The study by Günther Hochhaus and colleagues investigates fluticasone propionate (FP), a medication used in inhalers. It focuses on how pharmacokinetic (PK) studies can be used to understand FP’s effects in the lungs and determine if different inhaler products are equivalent, without always needing clinical trials.
Specifically, the research compares the PK of three FP dry powder inhaler (DPI) formulations. By using both non-compartmental and compartmental analysis, the study finds that PK data can reflect the in vitro characteristics of these formulations. This suggests that PK studies can provide valuable insights into the dose of FP available in the lungs, how long it stays there, and how it spreads throughout different lung regions. These factors are crucial in assessing if different FP inhalers are effectively the same in terms of their lung effects.
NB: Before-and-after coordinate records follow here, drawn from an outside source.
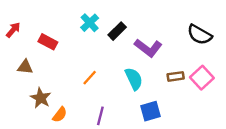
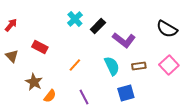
red rectangle: (48, 42) -> (40, 47), moved
brown triangle: (25, 67) -> (12, 56), moved, turned 40
brown rectangle: (176, 76) -> (139, 66), moved
purple line: (100, 116) -> (84, 97), turned -42

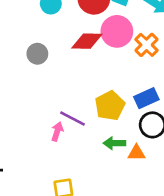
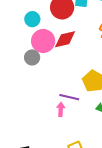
pink circle: (117, 31) -> (43, 41), moved

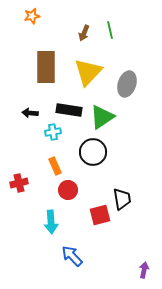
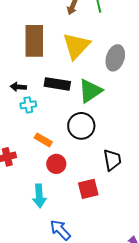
cyan cross: (53, 132) -> (28, 105), moved
orange rectangle: (55, 166) -> (43, 140), turned -36
black trapezoid: (122, 199) -> (112, 160), moved

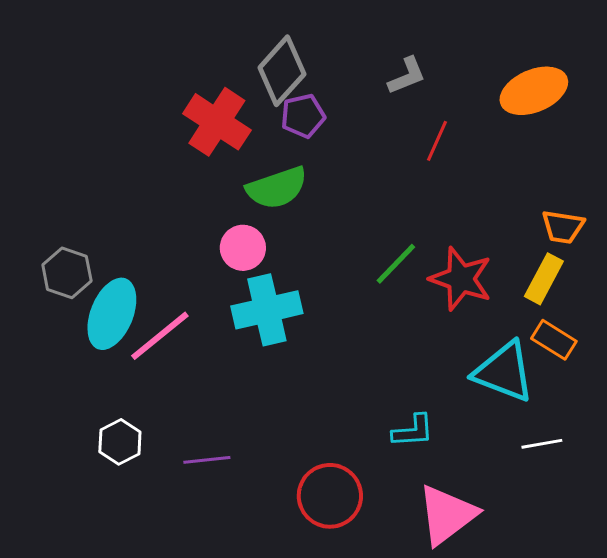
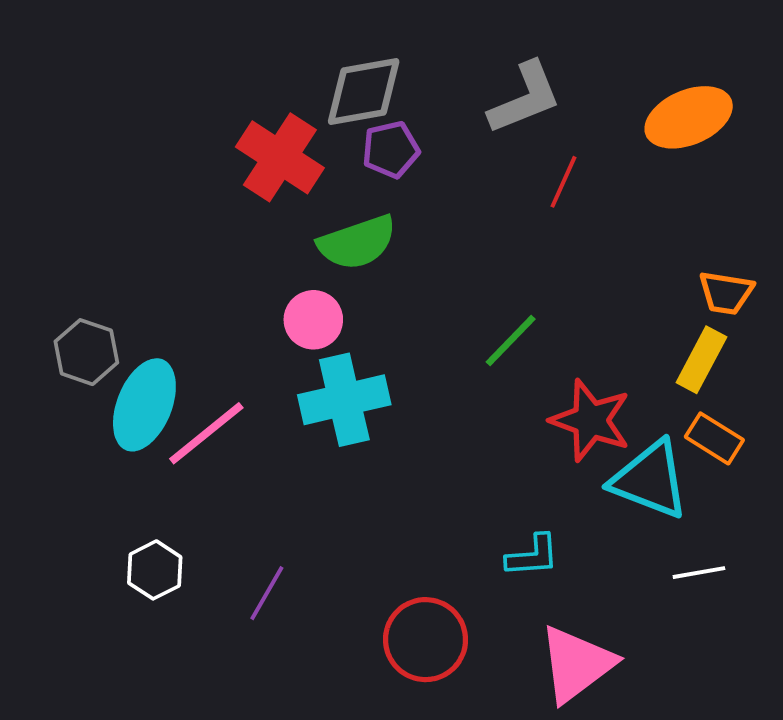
gray diamond: (282, 71) -> (364, 92), turned 38
gray L-shape: (407, 76) -> (525, 98), size x1.5
red star: (461, 279) -> (591, 420), moved
purple line: (207, 460) -> (267, 593), turned -54

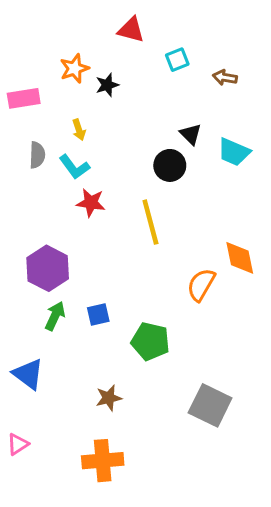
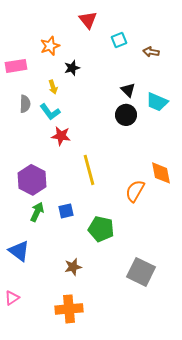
red triangle: (131, 30) -> (88, 20), turned 36
black star: (107, 85) -> (72, 68), moved
black circle: (170, 165) -> (126, 115), moved
yellow line: (150, 222) -> (89, 170), moved

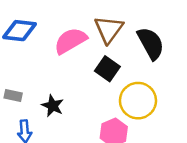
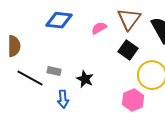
pink semicircle: (70, 41) -> (99, 28), size x0.6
It also explores why PK studies could be a useful tool in deciding bioequivalence (BE) for FP inhalers. It explains that many factors, like the inhaler device, the drug itself, its formulation, and patient characteristics, influence how FP behaves in the lungs when inhaled through a DPI.
The authors argue that PK studies, especially measurements like the area under the FP plasma concentration time profile (AUC0–inf), can provide enough information to make informed decisions about BE. They note that other PK parameters like Cmax (maximum concentration) and tmax (time to reach maximum concentration) can help distinguish between formulations based on how long FP remains in the lungs.
In conclusion, the study underscores the role of additional ingredients in influencing how FP acts in the lungs. It also points out that differences in previous studies between PK and pharmacodynamic (PD) results likely stem from FP’s dose-response characteristics and the limitations of PD studies in detecting differences between inhaler products.